*** Records supplied Section Begins ***
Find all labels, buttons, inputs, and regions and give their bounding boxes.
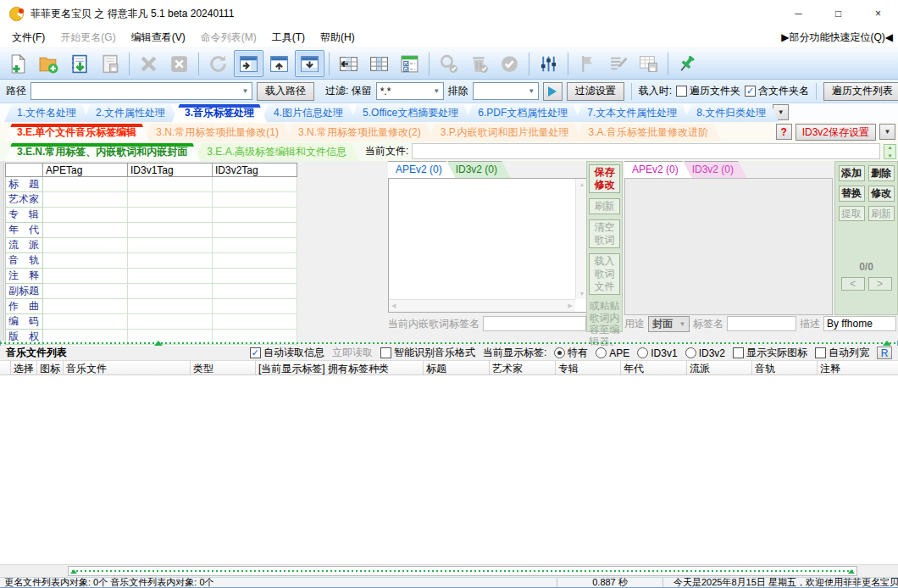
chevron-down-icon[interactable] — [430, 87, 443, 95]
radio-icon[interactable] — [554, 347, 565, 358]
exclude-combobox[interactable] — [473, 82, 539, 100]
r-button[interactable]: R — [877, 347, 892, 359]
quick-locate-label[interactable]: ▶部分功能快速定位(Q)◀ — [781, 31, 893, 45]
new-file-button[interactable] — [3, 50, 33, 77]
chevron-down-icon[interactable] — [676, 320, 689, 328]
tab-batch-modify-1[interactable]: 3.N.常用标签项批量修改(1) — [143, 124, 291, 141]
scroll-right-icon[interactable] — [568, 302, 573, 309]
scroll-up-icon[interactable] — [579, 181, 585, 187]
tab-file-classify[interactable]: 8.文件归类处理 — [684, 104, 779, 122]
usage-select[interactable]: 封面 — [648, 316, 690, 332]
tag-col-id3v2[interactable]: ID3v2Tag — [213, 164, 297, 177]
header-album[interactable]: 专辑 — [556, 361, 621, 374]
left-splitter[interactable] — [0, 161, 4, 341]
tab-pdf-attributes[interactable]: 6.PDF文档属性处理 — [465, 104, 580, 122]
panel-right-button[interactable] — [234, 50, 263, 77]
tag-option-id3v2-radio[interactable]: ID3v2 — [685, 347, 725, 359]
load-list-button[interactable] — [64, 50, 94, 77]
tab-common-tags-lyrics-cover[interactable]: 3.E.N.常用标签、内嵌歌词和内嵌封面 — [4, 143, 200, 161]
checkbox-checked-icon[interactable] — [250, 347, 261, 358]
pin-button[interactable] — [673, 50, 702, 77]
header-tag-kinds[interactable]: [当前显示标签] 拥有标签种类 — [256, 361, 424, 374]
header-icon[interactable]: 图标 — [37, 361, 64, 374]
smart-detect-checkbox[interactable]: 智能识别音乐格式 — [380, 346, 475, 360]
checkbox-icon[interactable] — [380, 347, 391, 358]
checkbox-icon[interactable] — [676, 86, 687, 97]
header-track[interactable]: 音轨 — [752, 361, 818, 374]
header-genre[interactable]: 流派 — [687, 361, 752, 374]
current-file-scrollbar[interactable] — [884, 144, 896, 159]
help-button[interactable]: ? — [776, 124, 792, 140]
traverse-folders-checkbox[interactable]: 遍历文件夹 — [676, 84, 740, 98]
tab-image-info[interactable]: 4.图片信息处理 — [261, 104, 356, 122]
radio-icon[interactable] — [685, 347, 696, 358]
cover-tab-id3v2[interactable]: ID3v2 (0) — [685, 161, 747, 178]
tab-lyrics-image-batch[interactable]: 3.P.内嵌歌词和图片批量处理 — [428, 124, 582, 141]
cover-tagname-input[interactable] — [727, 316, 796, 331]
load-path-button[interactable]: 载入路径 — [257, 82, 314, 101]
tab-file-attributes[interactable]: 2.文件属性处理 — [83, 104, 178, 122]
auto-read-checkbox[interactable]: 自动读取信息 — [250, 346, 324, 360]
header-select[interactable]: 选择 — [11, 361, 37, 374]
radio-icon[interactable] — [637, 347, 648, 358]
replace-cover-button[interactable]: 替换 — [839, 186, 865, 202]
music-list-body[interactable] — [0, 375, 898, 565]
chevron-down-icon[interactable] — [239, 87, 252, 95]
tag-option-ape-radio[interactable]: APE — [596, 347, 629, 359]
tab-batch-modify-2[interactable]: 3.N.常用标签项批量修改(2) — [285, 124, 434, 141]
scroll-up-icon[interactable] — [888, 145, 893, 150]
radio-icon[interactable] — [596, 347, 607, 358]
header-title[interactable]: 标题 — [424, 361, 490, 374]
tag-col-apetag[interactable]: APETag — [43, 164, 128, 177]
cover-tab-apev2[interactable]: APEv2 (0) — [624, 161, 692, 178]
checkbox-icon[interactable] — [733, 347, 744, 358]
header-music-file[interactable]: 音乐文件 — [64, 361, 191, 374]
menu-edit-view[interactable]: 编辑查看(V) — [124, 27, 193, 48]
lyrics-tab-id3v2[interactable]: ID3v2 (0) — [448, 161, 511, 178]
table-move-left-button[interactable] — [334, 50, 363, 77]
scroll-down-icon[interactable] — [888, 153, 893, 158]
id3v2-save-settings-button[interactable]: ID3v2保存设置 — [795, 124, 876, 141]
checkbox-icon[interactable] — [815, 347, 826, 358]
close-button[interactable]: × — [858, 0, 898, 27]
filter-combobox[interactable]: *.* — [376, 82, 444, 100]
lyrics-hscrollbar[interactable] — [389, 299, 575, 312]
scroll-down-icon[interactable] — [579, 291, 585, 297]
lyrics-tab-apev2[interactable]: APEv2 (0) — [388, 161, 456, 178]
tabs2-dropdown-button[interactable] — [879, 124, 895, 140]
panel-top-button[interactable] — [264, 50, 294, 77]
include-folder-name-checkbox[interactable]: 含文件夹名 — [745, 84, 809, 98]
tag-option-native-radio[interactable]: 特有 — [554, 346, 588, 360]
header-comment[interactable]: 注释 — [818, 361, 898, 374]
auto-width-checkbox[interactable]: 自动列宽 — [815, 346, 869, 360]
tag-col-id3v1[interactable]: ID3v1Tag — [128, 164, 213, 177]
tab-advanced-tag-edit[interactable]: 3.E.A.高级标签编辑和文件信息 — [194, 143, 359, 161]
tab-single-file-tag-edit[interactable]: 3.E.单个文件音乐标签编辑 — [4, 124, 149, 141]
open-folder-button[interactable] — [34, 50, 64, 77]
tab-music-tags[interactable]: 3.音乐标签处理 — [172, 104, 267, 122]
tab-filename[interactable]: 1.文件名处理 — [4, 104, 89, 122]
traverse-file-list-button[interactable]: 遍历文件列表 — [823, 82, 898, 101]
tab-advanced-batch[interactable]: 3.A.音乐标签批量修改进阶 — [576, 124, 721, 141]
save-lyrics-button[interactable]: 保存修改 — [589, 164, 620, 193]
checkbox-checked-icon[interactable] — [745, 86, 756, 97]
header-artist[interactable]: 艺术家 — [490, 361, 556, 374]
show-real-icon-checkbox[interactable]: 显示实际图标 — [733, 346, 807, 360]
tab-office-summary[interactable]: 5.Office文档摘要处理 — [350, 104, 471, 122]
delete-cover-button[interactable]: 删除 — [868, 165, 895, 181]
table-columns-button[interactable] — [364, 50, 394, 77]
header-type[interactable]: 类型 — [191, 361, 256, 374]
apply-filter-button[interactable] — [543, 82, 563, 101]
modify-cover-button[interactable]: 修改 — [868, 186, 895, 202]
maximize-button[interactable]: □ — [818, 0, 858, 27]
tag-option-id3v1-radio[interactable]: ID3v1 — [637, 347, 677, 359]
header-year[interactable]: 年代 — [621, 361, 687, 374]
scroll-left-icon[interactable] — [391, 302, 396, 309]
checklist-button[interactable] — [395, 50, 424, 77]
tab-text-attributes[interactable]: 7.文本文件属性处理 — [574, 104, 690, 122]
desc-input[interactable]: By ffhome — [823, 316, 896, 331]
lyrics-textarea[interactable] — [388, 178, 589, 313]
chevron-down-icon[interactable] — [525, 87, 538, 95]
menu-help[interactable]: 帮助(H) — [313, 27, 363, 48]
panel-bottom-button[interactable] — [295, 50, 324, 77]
*** Records supplied Section Ends ***
*** Records supplied Section Begins ***
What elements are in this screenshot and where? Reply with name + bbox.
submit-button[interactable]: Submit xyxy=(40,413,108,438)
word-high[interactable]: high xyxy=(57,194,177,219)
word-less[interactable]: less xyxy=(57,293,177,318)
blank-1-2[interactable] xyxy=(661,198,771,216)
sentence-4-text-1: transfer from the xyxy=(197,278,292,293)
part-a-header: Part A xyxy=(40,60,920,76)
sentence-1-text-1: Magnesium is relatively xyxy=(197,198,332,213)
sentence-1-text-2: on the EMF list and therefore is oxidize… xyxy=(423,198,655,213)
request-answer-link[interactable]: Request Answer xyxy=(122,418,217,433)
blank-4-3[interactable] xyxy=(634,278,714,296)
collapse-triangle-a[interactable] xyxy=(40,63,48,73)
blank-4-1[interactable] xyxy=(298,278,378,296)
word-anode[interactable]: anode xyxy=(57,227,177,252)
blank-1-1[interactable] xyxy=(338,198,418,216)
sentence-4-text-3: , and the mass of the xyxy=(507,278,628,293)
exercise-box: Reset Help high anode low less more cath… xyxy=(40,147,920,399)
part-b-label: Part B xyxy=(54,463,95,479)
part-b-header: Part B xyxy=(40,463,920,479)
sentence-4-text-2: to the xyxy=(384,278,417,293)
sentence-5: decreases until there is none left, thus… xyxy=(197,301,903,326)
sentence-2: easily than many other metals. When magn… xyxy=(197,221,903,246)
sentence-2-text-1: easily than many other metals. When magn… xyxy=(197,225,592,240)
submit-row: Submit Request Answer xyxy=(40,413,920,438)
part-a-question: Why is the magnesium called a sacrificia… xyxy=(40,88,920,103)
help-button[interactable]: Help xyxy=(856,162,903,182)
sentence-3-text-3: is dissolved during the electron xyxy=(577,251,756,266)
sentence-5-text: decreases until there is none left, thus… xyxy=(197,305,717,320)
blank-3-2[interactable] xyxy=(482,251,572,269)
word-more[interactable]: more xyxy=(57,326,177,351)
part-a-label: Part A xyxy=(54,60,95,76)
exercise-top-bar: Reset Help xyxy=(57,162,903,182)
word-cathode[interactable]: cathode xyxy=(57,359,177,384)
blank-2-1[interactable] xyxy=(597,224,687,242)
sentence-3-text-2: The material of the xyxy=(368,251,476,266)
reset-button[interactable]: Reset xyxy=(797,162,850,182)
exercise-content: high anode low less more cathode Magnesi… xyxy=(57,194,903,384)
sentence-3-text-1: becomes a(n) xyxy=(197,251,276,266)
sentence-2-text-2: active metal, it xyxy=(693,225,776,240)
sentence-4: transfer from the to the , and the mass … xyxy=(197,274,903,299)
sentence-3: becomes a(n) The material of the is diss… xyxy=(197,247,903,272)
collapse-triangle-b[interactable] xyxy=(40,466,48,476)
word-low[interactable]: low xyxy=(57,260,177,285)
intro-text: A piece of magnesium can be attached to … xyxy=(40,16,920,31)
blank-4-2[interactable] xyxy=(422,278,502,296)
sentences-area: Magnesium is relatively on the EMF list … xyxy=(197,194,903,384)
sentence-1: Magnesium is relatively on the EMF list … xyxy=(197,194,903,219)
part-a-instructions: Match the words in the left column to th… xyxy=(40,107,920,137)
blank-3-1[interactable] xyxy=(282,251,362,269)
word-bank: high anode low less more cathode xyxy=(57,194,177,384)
*** Records supplied Section Ends ***
*** Records supplied Section Begins ***
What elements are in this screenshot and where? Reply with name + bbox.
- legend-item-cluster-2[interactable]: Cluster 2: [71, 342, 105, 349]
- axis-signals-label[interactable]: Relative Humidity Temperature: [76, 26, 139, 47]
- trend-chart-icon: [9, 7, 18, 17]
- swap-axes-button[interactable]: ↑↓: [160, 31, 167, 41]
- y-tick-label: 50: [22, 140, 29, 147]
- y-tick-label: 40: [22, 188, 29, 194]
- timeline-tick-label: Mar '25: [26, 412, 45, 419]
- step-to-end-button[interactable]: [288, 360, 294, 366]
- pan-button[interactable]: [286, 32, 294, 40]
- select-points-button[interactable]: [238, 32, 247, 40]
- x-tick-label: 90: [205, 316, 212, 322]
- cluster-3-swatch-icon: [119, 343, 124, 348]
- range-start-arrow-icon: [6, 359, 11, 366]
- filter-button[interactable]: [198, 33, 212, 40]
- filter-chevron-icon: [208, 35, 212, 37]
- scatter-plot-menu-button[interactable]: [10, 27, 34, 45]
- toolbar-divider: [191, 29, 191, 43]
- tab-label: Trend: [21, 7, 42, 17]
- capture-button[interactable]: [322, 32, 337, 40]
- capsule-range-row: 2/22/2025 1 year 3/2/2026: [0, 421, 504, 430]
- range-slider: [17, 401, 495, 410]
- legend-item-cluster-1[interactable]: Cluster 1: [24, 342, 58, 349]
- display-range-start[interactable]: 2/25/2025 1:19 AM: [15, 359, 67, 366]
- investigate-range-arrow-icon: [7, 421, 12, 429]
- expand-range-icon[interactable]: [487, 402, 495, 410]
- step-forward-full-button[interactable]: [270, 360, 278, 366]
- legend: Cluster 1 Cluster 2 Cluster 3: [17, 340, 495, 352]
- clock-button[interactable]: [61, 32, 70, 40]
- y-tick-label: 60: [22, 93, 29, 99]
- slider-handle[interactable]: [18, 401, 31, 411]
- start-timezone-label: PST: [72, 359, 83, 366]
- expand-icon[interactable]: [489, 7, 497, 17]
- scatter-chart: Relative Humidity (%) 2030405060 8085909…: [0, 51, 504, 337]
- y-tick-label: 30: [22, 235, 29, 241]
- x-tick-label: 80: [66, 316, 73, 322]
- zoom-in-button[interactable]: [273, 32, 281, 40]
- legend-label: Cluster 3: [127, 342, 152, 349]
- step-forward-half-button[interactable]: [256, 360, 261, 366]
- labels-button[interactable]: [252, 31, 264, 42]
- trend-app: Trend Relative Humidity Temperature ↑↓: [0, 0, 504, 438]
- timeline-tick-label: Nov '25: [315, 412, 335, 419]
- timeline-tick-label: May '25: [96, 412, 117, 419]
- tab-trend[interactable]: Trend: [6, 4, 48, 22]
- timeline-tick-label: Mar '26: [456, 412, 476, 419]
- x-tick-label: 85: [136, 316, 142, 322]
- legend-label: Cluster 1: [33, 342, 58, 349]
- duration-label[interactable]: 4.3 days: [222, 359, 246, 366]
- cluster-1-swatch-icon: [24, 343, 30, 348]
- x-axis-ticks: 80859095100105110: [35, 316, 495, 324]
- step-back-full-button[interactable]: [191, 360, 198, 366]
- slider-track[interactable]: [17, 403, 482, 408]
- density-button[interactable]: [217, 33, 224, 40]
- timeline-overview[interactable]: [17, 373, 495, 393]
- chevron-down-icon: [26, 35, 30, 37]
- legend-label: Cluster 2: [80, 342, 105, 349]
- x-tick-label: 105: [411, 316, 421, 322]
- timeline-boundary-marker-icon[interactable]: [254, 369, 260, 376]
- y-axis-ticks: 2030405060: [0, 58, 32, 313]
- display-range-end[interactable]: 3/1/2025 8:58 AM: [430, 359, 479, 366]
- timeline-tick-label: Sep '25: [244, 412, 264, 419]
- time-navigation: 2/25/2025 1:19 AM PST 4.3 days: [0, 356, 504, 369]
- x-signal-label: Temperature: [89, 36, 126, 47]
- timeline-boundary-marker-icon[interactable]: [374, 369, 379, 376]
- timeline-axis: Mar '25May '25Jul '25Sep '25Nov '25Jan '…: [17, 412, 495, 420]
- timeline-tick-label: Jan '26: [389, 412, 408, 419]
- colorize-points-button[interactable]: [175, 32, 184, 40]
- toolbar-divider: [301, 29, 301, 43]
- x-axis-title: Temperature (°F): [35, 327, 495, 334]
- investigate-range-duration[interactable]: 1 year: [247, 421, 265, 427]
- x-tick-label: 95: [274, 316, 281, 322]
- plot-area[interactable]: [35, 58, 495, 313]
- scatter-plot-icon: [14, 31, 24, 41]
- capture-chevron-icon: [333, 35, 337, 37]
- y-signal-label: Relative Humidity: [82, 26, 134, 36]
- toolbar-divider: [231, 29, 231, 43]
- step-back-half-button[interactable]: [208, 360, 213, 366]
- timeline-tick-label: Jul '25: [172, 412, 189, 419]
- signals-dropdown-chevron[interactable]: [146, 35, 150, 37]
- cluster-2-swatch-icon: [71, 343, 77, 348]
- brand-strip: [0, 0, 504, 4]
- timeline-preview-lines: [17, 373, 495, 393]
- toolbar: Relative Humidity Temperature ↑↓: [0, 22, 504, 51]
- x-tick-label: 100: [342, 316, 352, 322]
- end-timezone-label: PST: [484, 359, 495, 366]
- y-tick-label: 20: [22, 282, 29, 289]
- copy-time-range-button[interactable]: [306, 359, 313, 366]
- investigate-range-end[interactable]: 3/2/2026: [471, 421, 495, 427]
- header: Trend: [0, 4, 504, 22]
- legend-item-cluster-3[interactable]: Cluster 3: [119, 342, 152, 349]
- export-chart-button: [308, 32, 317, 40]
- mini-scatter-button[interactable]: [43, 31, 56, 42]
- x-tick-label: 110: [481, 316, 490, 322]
*** Records supplied Section Ends ***
▸ Problem description
Lines in the records that hold the word "right" are to be counted; give only the total.

▸ Response area
2